Селифон Абакумыч пришел к секретарю райкома ровно в девять. Деревянный особнячок в три комнаты с кухней был рядом со зданием райкома. На звонок Адуева в передней вместе с Быковым появились два кудрявых черноглазых «бычонка», как называл их Михал Михалыч. Старшему было лет восемь. Трехлетний Ваня, в большой фуражке и роговых очках отца, сидел у секретаря на плече и болтал ножонками, обутыми в крошечные желтые сапожки.

— Смотрите, быченята, на дядю-раскольника Селифона Великого, — смеясь, сказал сыновьям Быков.

Опустив Ваню на пол, он повел Адуева в глубину дома.

В столовой навстречу Адуеву поднялась немолодая пышноволосая, голубоглазая, хорошо сохранившаяся женщина с грудным младенцем на руках.

— Это тот самый Селифон Абакумыч, о котором я говорил с Зурниным, — сказал Быков жене. — А это моя Дарья Прокопьевна, учителка и мать трех «быченят».

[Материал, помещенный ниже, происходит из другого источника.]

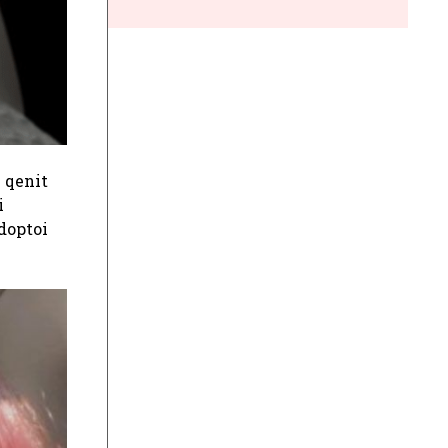
 qenit
i
doptoi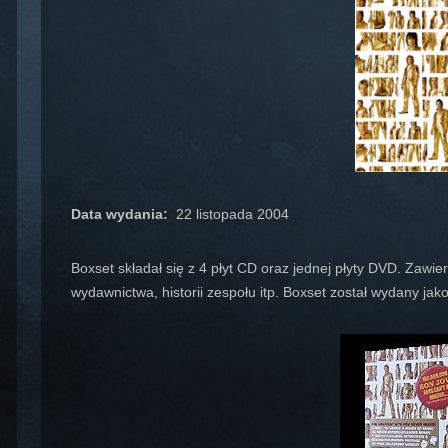
Data wydania:
22 listopada 2004
Boxset składał się z 4 płyt CD oraz jednej płyty DVD. Zawi
wydawnictwa, historii zespołu itp. Boxset został wydany jak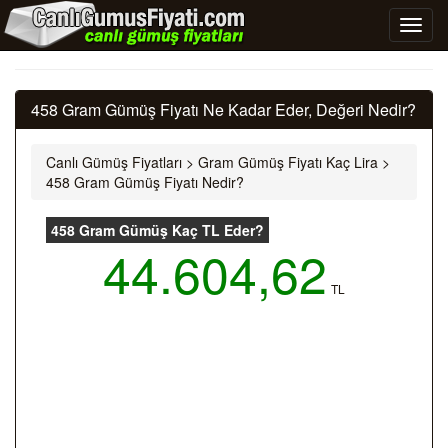
458 Gram Gümüş Fiyatı Ne Kadar Eder, Değeri Nedir?
Canlı Gümüş Fiyatları
>
Gram Gümüş Fiyatı Kaç Lira
>
458 Gram Gümüş Fiyatı Nedir?
458 Gram Gümüş Kaç TL Eder?
44.604,62
TL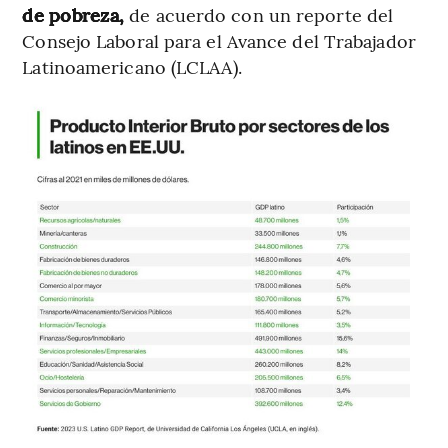
de pobreza,
de acuerdo con un reporte del
Consejo Laboral para el Avance del Trabajador
Latinoamericano (LCLAA).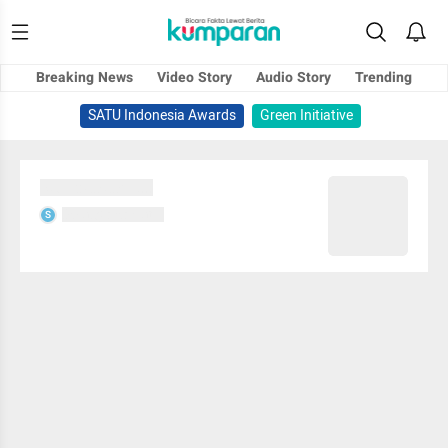
Breaking News
Video Story
Audio Story
Trending
SATU Indonesia Awards
Green Initiative
Sedang memuat...
Sedang memuat...
S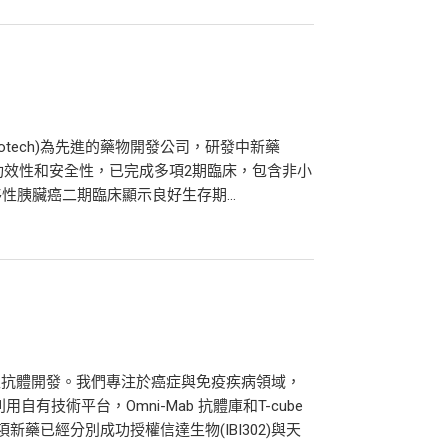
GoldenBiotech)為先進的藥物開發公司，研發中新藥
, 卓越功效性和安全性，已完成多項2期臨床，包含非小
胰臟癌二期臨床顯示良好生存期...
特異性抗體開發。我們專注於癌症與免疫疾病領域，
有技術平台，Omni-Mab 抗體庫和T-cube
藥已經分別成功授權信達生物(IBI302)與天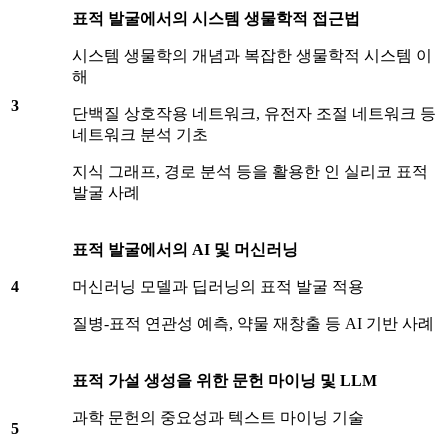
표적 발굴에서의 시스템 생물학적 접근법
시스템 생물학의 개념과 복잡한 생물학적 시스템 이
해
3
단백질 상호작용 네트워크, 유전자 조절 네트워크 등
네트워크 분석 기초
지식 그래프, 경로 분석 등을 활용한 인 실리코 표적
발굴 사례
표적 발굴에서의
AI
및 머신러닝
4
머신러닝 모델과 딥러닝의 표적 발굴 적용
질병-표적 연관성 예측, 약물 재창출 등 AI 기반 사례
표적 가설 생성을 위한 문헌 마이닝 및
LLM
과학 문헌의 중요성과 텍스트 마이닝 기술
5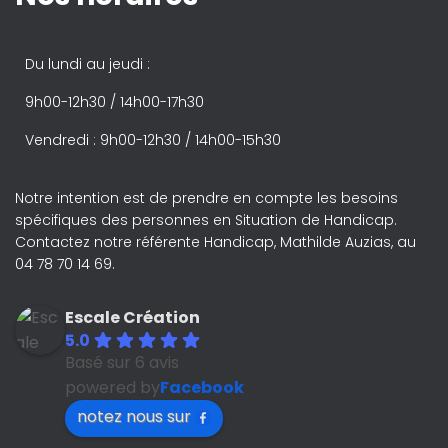
Du lundi au jeudi :
9h00-12h30 / 14h00-17h30
Vendredi : 9h00-12h30 / 14h00-15h30
Notre intention est de prendre en compte les besoins
spécifiques des personnes en Situation de Handicap.
Contactez notre référente Handicap, Mathilde Auzias, au
04 78 70 14 69.
Escale Création
5.0
Basé sur 6 avis
powered by
Facebook
notez nous sur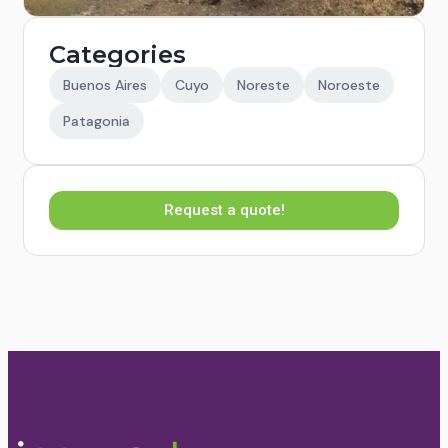
Categories
Buenos Aires
Cuyo
Noreste
Noroeste
Patagonia
Request a quote!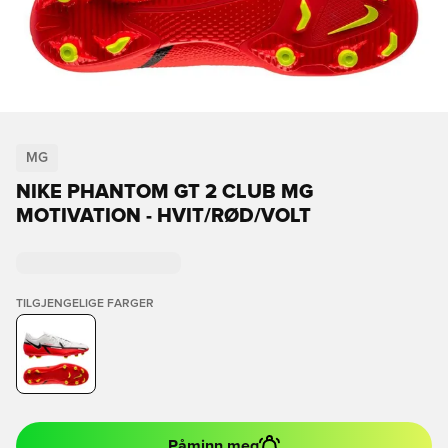
MG
NIKE PHANTOM GT 2 CLUB MG
MOTIVATION - HVIT/RØD/VOLT
TILGJENGELIGE FARGER
Påminn meg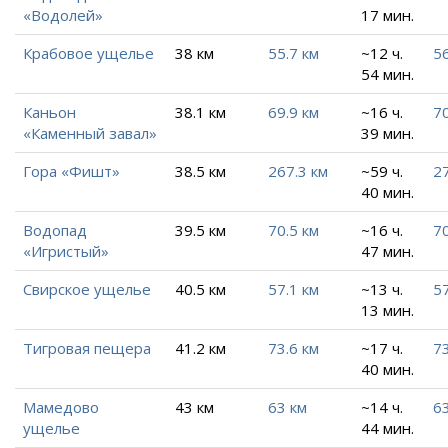
«Водолей»
17 мин.
Крабовое ущелье
38 км
55.7 км
~12 ч.
56
54 мин.
Каньон
38.1 км
69.9 км
~16 ч.
70
«Каменный завал»
39 мин.
Гора «Фишт»
38.5 км
267.3 км
~59 ч.
27
40 мин.
Водопад
39.5 км
70.5 км
~16 ч.
70
«Игристый»
47 мин.
Свирское ущелье
40.5 км
57.1 км
~13 ч.
57
13 мин.
Тигровая пещера
41.2 км
73.6 км
~17 ч.
73
40 мин.
Мамедово
43 км
63 км
~14 ч.
63
ущелье
44 мин.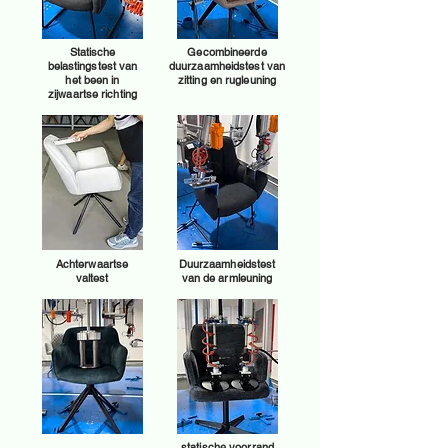
Statische
Gecombineerde
belastingstest van
duurzaamheidstest van
het been in
zitting en rugleuning
zijwaartse richting
Achterwaartse
Duurzaamheidstest
valtest
van de armleuning
statische voorrand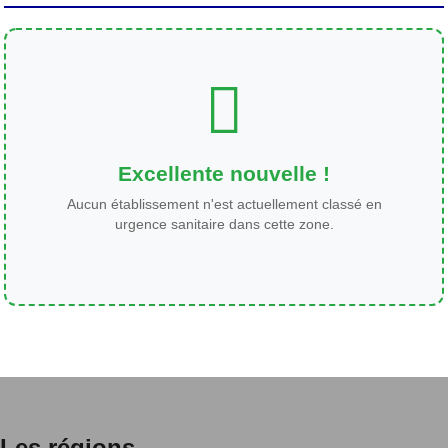
Excellente nouvelle !
Aucun établissement n'est actuellement classé en
urgence sanitaire dans cette zone.
Les régions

Адуев поздоровался. По тому, как супруги переглянулись, как в глазах их промелькнули еле уловимые искорки, Адуев понял, что они живут душа в душу. И у него, все время болезненно ощущавшего свое одиночество, сжалось сердце. Но в следующую минуту ему стало сразу и легко и тепло в этом уютном, обжитом доме, словно он вернулся сюда после долгой разлуки.

— Ты нам, Дарья Прокопьевна, потом ужинишка, полегче, повегетарианистее… Чего-нибудь этакого, вроде не любимых сибиряками пельменей! И боже тебя упаси, ежели еще с рюмкой твоей настойки… — Быков, озорно прищурившись, посмотрел на жену.

Дарья Прокопьевна большими, ловкими, белыми руками положила ребенка в плетеную качалку и неспешной, валкой походкой полнеющей женщины пошла на кухню.

Быков ввел Адуева в кабинет, заставленный шкафами с книгами, и, осторожно выставив из комнаты ворвавшегося за ними сынишку, легонько закрыл дверь.

— Недавно вернулся из больницы, да и дома редко видят они меня. Зато когда случится, вот и вешаются… — Михал Михалыч подвинул Селифону стул.